Nothing but the lines from the start of the entries below through the line containing "ações preventivas, uso" should appear in the answer, copied exactly and free of pictures.

[Extracted page text data]
━━━━━━━━━━━━━━━━━━━━━━━━━━━━━━

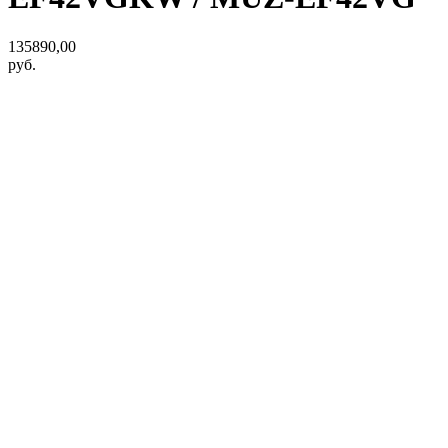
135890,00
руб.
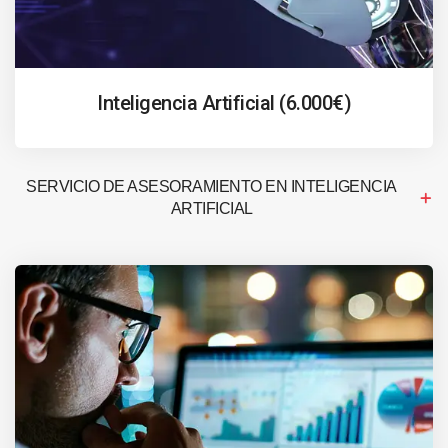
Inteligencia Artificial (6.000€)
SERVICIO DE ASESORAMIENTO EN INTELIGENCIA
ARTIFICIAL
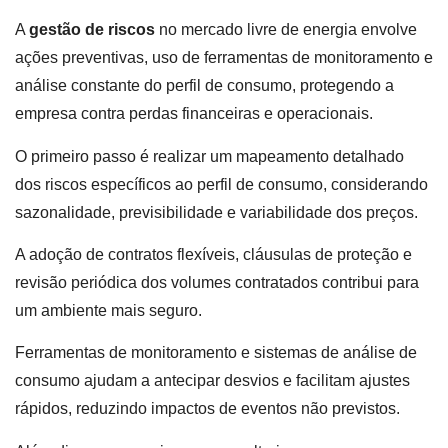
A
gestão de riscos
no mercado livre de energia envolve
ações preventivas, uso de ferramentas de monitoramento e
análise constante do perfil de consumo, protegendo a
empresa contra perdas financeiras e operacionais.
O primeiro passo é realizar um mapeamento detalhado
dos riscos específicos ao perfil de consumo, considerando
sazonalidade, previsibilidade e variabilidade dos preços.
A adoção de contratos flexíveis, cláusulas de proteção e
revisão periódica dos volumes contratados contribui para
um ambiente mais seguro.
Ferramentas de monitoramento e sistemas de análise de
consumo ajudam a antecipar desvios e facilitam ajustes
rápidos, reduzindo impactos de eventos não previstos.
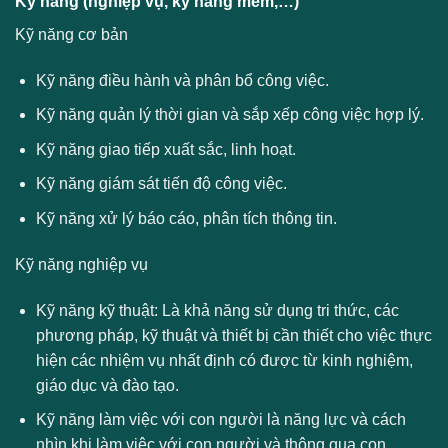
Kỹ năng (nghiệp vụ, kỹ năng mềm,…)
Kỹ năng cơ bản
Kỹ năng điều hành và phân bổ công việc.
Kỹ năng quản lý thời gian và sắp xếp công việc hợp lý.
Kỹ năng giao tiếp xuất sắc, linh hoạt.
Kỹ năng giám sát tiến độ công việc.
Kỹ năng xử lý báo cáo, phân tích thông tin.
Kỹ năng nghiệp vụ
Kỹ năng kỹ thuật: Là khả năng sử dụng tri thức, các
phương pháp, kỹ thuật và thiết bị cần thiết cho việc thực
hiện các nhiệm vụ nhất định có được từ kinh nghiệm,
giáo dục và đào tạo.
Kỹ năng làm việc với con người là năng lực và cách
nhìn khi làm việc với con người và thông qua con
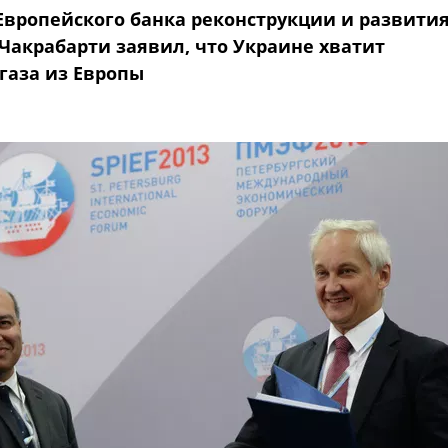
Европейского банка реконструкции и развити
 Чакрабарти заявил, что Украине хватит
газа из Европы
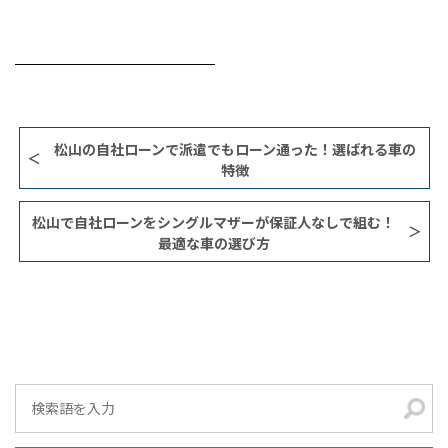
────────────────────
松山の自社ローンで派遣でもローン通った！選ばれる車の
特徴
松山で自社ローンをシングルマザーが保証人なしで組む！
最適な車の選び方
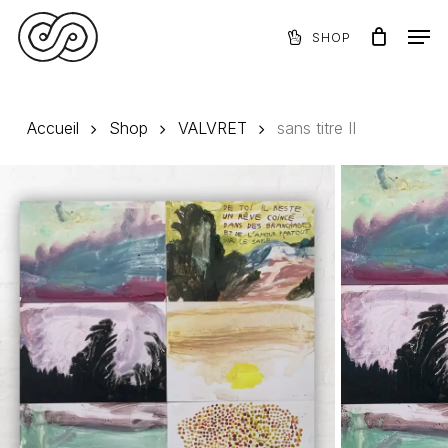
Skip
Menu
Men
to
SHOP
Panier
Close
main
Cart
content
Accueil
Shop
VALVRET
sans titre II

━━━━━━━━━━━━━━━━━━━━━━━━━━━━━━

→ **Final answer**
135890,00
руб.
Inteligencia Artificial (6.000€)
SERVICIO DE ASESORAMIENTO EN INTELIGENCIA
ARTIFICIAL
A
gestão de riscos
no mercado livre de energia envolve
ações preventivas, uso de ferramentas de monitoramento e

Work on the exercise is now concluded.